**TASK TO COMPLETE:** Only the lines with the string "seront" are needed; return each of them from the entries below.

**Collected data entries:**

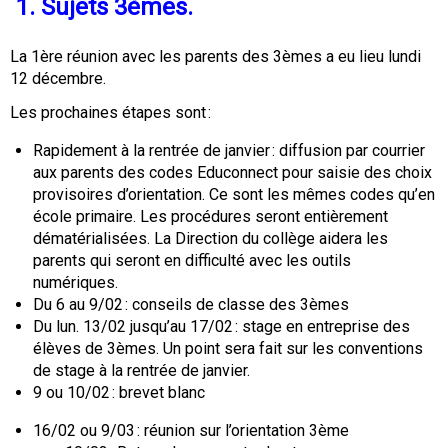
1.
Sujets 3èmes.
La 1ère réunion avec les parents des 3èmes a eu lieu lundi
12 décembre.
Les prochaines étapes sont :
Rapidement à la rentrée de janvier : diffusion par courrier
aux parents des codes Educonnect pour saisie des choix
provisoires d’orientation. Ce sont les mêmes codes qu’en
école primaire. Les procédures seront entièrement
dématérialisées. La Direction du collège aidera les
parents qui seront en difficulté avec les outils
numériques.
Du 6 au 9/02 : conseils de classe des 3èmes
Du lun. 13/02 jusqu’au 17/02 : stage en entreprise des
élèves de 3èmes. Un point sera fait sur les conventions
de stage à la rentrée de janvier.
9 ou 10/02 : brevet blanc
16/02 ou 9/03 : réunion sur l’orientation 3ème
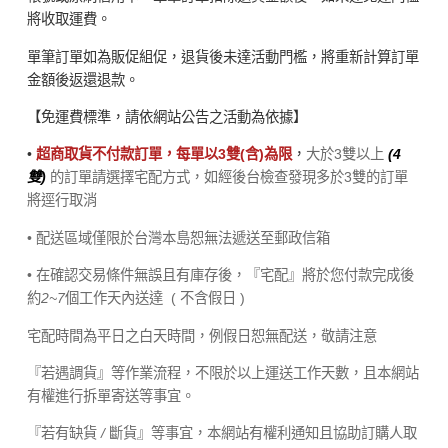
將收取運費。
單筆訂單如為販促組促，退貨後未達活動門檻，將重新計算訂單
金額後返還退款。
【免運費標準，請依網站公告之活動為依據】
•
超商取貨不付款訂單，每單以3雙(含)為限
，
大於3雙以上
(4
雙)
的訂單請選擇宅配方式，如經後台檢查發現多於3雙的訂單
將逕行取消
• 配送區域僅限於台灣本島恕無法遞送至郵政信箱
• 在確認交易條件無誤且有庫存後，『宅配』將於您付款完成後
約
2~7
個工作天內送達
( 不含假日 )
宅配時間為平日之白天時間，例假日恕無配送，敬請注意
『若遇調貨』等作業流程，不限於以上運送工作天數，且本網站
有權進行拆單寄送等事宜。
『若有缺貨
/
斷貨』等事宜，本網站有權利通知且協助訂購人取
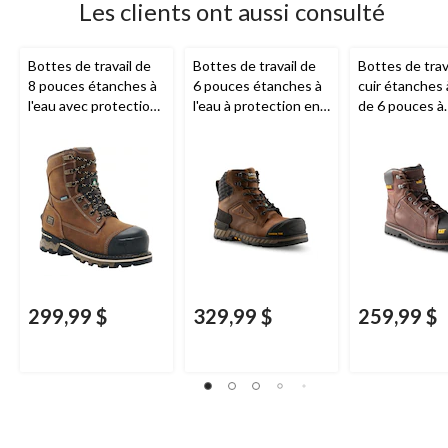
Les clients ont aussi consulté
Bottes de travail de
Bottes de travail de
Bottes de trav
8 pouces étanches à
6 pouces étanches à
cuir étanches à
l'eau avec protection
l'eau à protection en
de 6 pouces à
en composite pour
composite pour
protection en
femmes, Boondock,
hommes, 6600, série
composite po
Timberland PRO
Workpro, Dakota
hommes, Contr
CAT
299,99 $
329,99 $
259,99 $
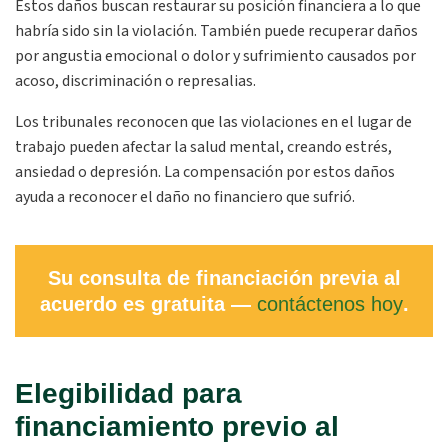
Estos daños buscan restaurar su posición financiera a lo que
habría sido sin la violación. También puede recuperar daños
por angustia emocional o dolor y sufrimiento causados por
acoso, discriminación o represalias.
Los tribunales reconocen que las violaciones en el lugar de
trabajo pueden afectar la salud mental, creando estrés,
ansiedad o depresión. La compensación por estos daños
ayuda a reconocer el daño no financiero que sufrió.
Su consulta de financiación previa al
acuerdo es gratuita —
contáctenos hoy
.
Elegibilidad para
financiamiento previo al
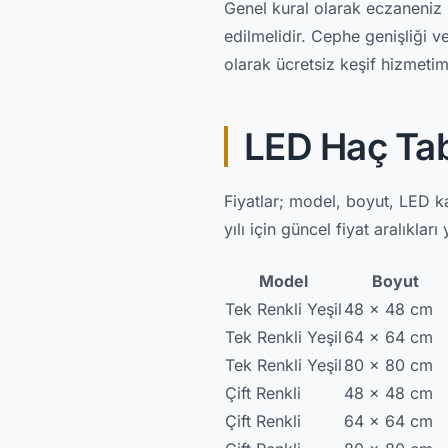
Genel kural olarak eczaneniz 
edilmelidir. Cephe genişliği v
olarak ücretsiz keşif hizmeti
LED Haç Tab
Fiyatlar; model, boyut, LED ka
yılı için güncel fiyat aralıkları
Model
Boyut
Tek Renkli Yeşil
48 x 48 cm
Tek Renkli Yeşil
64 x 64 cm
Tek Renkli Yeşil
80 x 80 cm
Çift Renkli
48 x 48 cm
Çift Renkli
64 x 64 cm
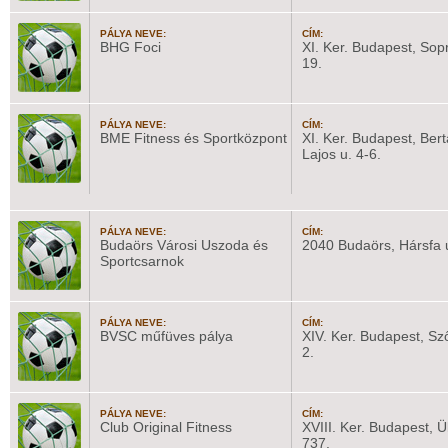
PÁLYA NEVE:
CÍM:
BHG Foci
XI. Ker. Budapest, Sopr
19.
PÁLYA NEVE:
CÍM:
BME Fitness és Sportközpont
XI. Ker. Budapest, Bert
Lajos u. 4-6.
PÁLYA NEVE:
CÍM:
Budaörs Városi Uszoda és
2040 Budaörs, Hársfa 
Sportcsarnok
PÁLYA NEVE:
CÍM:
BVSC műfüves pálya
XIV. Ker. Budapest, Sző
2.
PÁLYA NEVE:
CÍM:
Club Original Fitness
XVIII. Ker. Budapest, Ül
737.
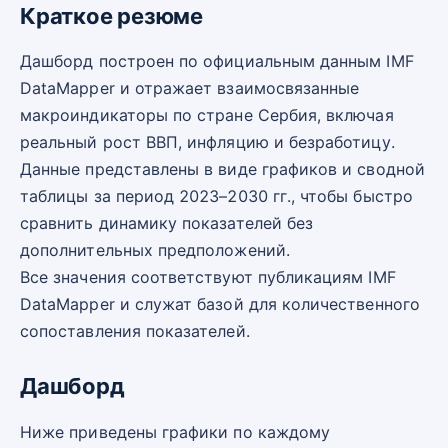
Краткое резюме
Дашборд построен по официальным данным IMF
DataMapper и отражает взаимосвязанные
макроиндикаторы по стране Сербия, включая
реальный рост ВВП, инфляцию и безработицу.
Данные представлены в виде графиков и сводной
таблицы за период 2023–2030 гг., чтобы быстро
сравнить динамику показателей без
дополнительных предположений.
Все значения соответствуют публикациям IMF
DataMapper и служат базой для количественного
сопоставления показателей.
Дашборд
Ниже приведены графики по каждому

**ANSWER AREA:**
école primaire. Les procédures seront entièrement
parents qui seront en difficulté avec les outils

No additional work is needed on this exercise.